17. Dumb Witness (1937)

Agatha Christie wrote this mystery for dog lovers. She was certainly one herself, dedicating the novel to her own pet. Captain Arthur Hastings, in his penultimate Poirot appearance (like Poirot, Curtain will be his last), again takes up narrative duties—along with, remarkably, the eponymous Bob, a wire-haired terrier who, upon careful inspection, declares Poirot ‘not really a doggy person.’ But Poirot is present to inquire into the natural-seeming death of Bob’s mistress, Miss Emily Arundell. Natural-seeming, except that Miss Emily had written Poirot of her suspicions that a member of her family was trying to kill her: a letter Poirot received too late—in fact, two months too late—to help. Poirot and Bob will sniff out the murderer nonetheless (and Bob will win a happy new home, with Captain Hastings who is, most decidedly, a ‘doggy person’).
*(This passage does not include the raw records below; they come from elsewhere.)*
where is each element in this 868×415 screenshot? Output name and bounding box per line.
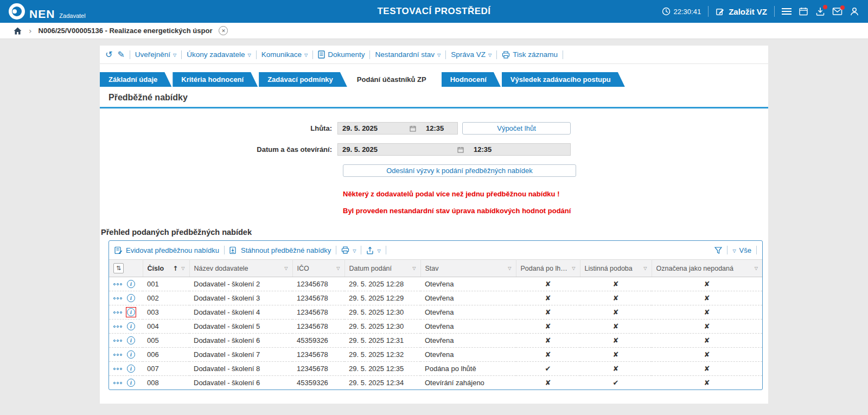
session-clock: 22:30:41 bbox=[662, 7, 701, 16]
row-menu-icon[interactable] bbox=[113, 340, 122, 342]
chevron-down-icon: ▽ bbox=[173, 52, 176, 58]
user-profile-icon[interactable] bbox=[850, 7, 859, 16]
menu-icon[interactable] bbox=[782, 8, 792, 15]
deadline-time-value[interactable]: 12:35 bbox=[419, 124, 457, 132]
edit-pencil-icon[interactable]: ✎ bbox=[117, 50, 124, 59]
filter-caret-icon[interactable]: ▽ bbox=[508, 266, 511, 271]
table-row[interactable]: i 003 Dodavatel - školení 4 12345678 29.… bbox=[109, 305, 762, 320]
document-download-icon bbox=[229, 246, 238, 254]
chevron-down-icon: ▽ bbox=[732, 247, 736, 253]
deadline-date-value[interactable]: 29. 5. 2025 bbox=[338, 124, 406, 132]
clock-icon bbox=[662, 7, 671, 16]
cell-nazev-dodavatele: Dodavatel - školení 6 bbox=[189, 376, 292, 390]
table-row[interactable]: i 006 Dodavatel - školení 7 12345678 29.… bbox=[109, 348, 762, 362]
table-row[interactable]: i 004 Dodavatel - školení 5 12345678 29.… bbox=[109, 320, 762, 334]
register-offer-button[interactable]: Evidovat předběžnou nabídku bbox=[114, 246, 219, 254]
tab-zakladni-udaje[interactable]: Základní údaje bbox=[100, 72, 171, 87]
filter-caret-icon[interactable]: ▽ bbox=[572, 266, 575, 271]
export-grid-button[interactable]: ▽ bbox=[366, 246, 380, 254]
column-header-listinna[interactable]: Listinná podoba▽ bbox=[580, 260, 652, 277]
cell-oznacena-nepodana: ✘ bbox=[652, 376, 762, 390]
row-info-icon[interactable]: i bbox=[127, 294, 135, 302]
cell-cislo: 003 bbox=[143, 305, 189, 320]
row-menu-icon[interactable] bbox=[113, 297, 122, 299]
column-header-stav[interactable]: Stav▽ bbox=[420, 260, 516, 277]
table-row[interactable]: i 002 Dodavatel - školení 3 12345678 29.… bbox=[109, 291, 762, 305]
row-menu-icon[interactable] bbox=[113, 368, 122, 370]
app-logo[interactable]: NEN Zadavatel bbox=[9, 3, 86, 20]
menu-tisk-zaznamu[interactable]: Tisk záznamu bbox=[502, 50, 558, 59]
cell-oznacena-nepodana: ✘ bbox=[652, 277, 762, 291]
breadcrumb: › N006/25/V00005136 - Realizace energeti… bbox=[0, 23, 868, 39]
column-header-nazev[interactable]: Název dodavatele▽ bbox=[189, 260, 292, 277]
filter-caret-icon[interactable]: ▽ bbox=[755, 266, 758, 271]
row-info-icon[interactable]: i bbox=[127, 308, 135, 316]
menu-ukony-zadavatele[interactable]: Úkony zadavatele ▽ bbox=[187, 50, 251, 59]
tab-kriteria-hodnoceni[interactable]: Kritéria hodnocení bbox=[173, 72, 258, 87]
column-settings-icon[interactable]: ⇅ bbox=[113, 263, 124, 273]
calendar-icon[interactable] bbox=[799, 7, 808, 16]
cell-cislo: 004 bbox=[143, 320, 189, 334]
calendar-picker-icon[interactable] bbox=[406, 125, 419, 132]
column-header-datum[interactable]: Datum podání▽ bbox=[344, 260, 420, 277]
row-info-icon[interactable]: i bbox=[127, 322, 135, 330]
column-header-cislo[interactable]: Číslo ↑ ▽ bbox=[143, 260, 189, 277]
downloads-icon[interactable] bbox=[815, 7, 825, 16]
menu-uverejneni[interactable]: Uveřejnění ▽ bbox=[135, 50, 176, 59]
filter-caret-icon[interactable]: ▽ bbox=[643, 266, 647, 271]
divider bbox=[708, 6, 709, 17]
row-menu-icon[interactable] bbox=[113, 311, 122, 314]
history-icon[interactable]: ↺ bbox=[105, 50, 112, 59]
table-row[interactable]: i 005 Dodavatel - školení 6 45359326 29.… bbox=[109, 334, 762, 348]
row-menu-icon[interactable] bbox=[113, 283, 122, 285]
print-grid-button[interactable]: ▽ bbox=[341, 246, 356, 254]
filter-caret-icon[interactable]: ▽ bbox=[284, 266, 288, 271]
menu-komunikace[interactable]: Komunikace ▽ bbox=[261, 50, 308, 59]
filter-funnel-icon[interactable] bbox=[714, 247, 722, 254]
filter-caret-icon[interactable]: ▽ bbox=[412, 266, 416, 271]
calc-deadlines-button[interactable]: Výpočet lhůt bbox=[462, 122, 571, 135]
row-info-icon[interactable]: i bbox=[127, 365, 135, 373]
tab-podani-ucastniku-zp[interactable]: Podání účastníků ZP bbox=[348, 72, 441, 87]
column-header-ico[interactable]: IČO▽ bbox=[292, 260, 344, 277]
row-info-icon[interactable]: i bbox=[127, 350, 135, 359]
cell-stav: Podána po lhůtě bbox=[420, 362, 516, 376]
filter-caret-icon[interactable]: ▽ bbox=[336, 266, 340, 271]
row-menu-icon[interactable] bbox=[113, 325, 122, 328]
row-info-icon[interactable]: i bbox=[127, 280, 135, 288]
row-info-icon[interactable]: i bbox=[127, 336, 135, 344]
divider bbox=[336, 246, 336, 254]
row-info-icon[interactable]: i bbox=[127, 379, 135, 387]
menu-sprava-vz[interactable]: Správa VZ ▽ bbox=[451, 50, 492, 59]
cell-datum-podani: 29. 5. 2025 12:30 bbox=[344, 305, 420, 320]
table-row[interactable]: i 001 Dodavatel - školení 2 12345678 29.… bbox=[109, 277, 762, 291]
send-invitation-button[interactable]: Odeslání výzvy k podání předběžných nabí… bbox=[343, 164, 576, 177]
column-header-po-lhute[interactable]: Podaná po lhůtě▽ bbox=[516, 260, 580, 277]
menu-nestandardni-stav[interactable]: Nestandardní stav ▽ bbox=[375, 50, 441, 59]
tab-zadavaci-podminky[interactable]: Zadávací podmínky bbox=[259, 72, 347, 87]
tab-hodnoceni[interactable]: Hodnocení bbox=[442, 72, 501, 87]
calendar-picker-icon[interactable] bbox=[454, 146, 467, 153]
table-row[interactable]: i 007 Dodavatel - školení 8 12345678 29.… bbox=[109, 362, 762, 376]
tab-vysledek-zadavaciho-postupu[interactable]: Výsledek zadávacího postupu bbox=[502, 72, 625, 87]
opening-date-value[interactable]: 29. 5. 2025 bbox=[338, 145, 454, 154]
deadline-form: Lhůta: 29. 5. 2025 12:35 Výpočet lhůt Da… bbox=[100, 108, 768, 215]
cell-ico: 12345678 bbox=[292, 305, 344, 320]
home-icon[interactable] bbox=[13, 27, 22, 35]
divider bbox=[361, 246, 361, 254]
filter-caret-icon[interactable]: ▽ bbox=[181, 266, 184, 271]
download-offers-button[interactable]: Stáhnout předběžné nabídky bbox=[229, 246, 331, 254]
column-header-nepodana[interactable]: Označena jako nepodaná▽ bbox=[652, 260, 762, 277]
table-row[interactable]: i 008 Dodavatel - školení 6 45359326 29.… bbox=[109, 376, 762, 390]
menu-dokumenty[interactable]: Dokumenty bbox=[318, 50, 365, 59]
clock-value: 22:30:41 bbox=[674, 8, 701, 16]
row-menu-icon[interactable] bbox=[113, 382, 122, 384]
row-menu-icon[interactable] bbox=[113, 354, 122, 356]
edit-square-icon bbox=[716, 7, 725, 16]
close-breadcrumb-icon[interactable]: ✕ bbox=[219, 26, 228, 35]
create-vz-button[interactable]: Založit VZ bbox=[716, 7, 767, 16]
opening-time-value[interactable]: 12:35 bbox=[467, 145, 570, 154]
breadcrumb-item[interactable]: N006/25/V00005136 - Realizace energetick… bbox=[39, 27, 213, 35]
filter-all-dropdown[interactable]: ▽ Vše bbox=[732, 246, 751, 254]
messages-icon[interactable] bbox=[832, 7, 843, 16]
Fair warning: Dumb Witness is best read after The Mysterious Affair at Styles; The Murder of Roger Ackroyd; The Mystery of the Blue Train; and Death in the Clouds—since the identity of the criminal in each is revealed in this novel.

Glasgow Herald: ‘One of Poirot’s most brilliant achievements.’

18. Death on the Nile (1937)

Among the best-loved of Agatha Christie’s novels, Death on the Nile finds Hercule Poirot again trying to enjoy a vacation—this time aboard the S.S. Karnak, steaming between the First and Second Cataracts of the Nile, with stops at sites of archaeological significance. But Poirot (who, after all, had attempted to retire years before) seems to be perennially unlucky in his choice of holidays. Newlywed Linnet Ridgeway is, in the course of the journey, shot dead in the head, and Poirot has before him a boatload of suspects—and a useful sidekick in Colonel Race of the British Secret Service.

Of note: The producers of Murder on the Orient Express released a film version, also well received (though not by Mrs Christie, who had passed away two years prior), of Death on the Nile (1978), this time casting Peter Ustinov as Poirot.

Daily Mail (of the novel): ‘Flawless.’

19. Appointment with Death (1938)

‘“I’m so sorry,” she said…“Your mother is dead, Mr Boynton.” And curiously, as though from a great distance, she watched the faces of five people to whom that announcement meant freedom…’

We have returned to the Middle East with Hercule Poirot, on our most colourful tour yet: to the Dome of the Rock, the Judean desert, the Dead Sea, and to Petra, ‘the rose-red city,’ that ancient place of heart-stopping beauty—but also of heart-stopping horror, for here sits the corpse of old Mrs Boynton, monstrous matriarch, loathed by one and all. A tiny puncture mark on her wrist is the only sign of the fatal injection that killed her. With only twenty-four hours available to solve the mystery, Hercule Poirot recalls a chance remark he’d overheard back in Jerusalem: ‘You see, don’t you, that she’s got to be killed?’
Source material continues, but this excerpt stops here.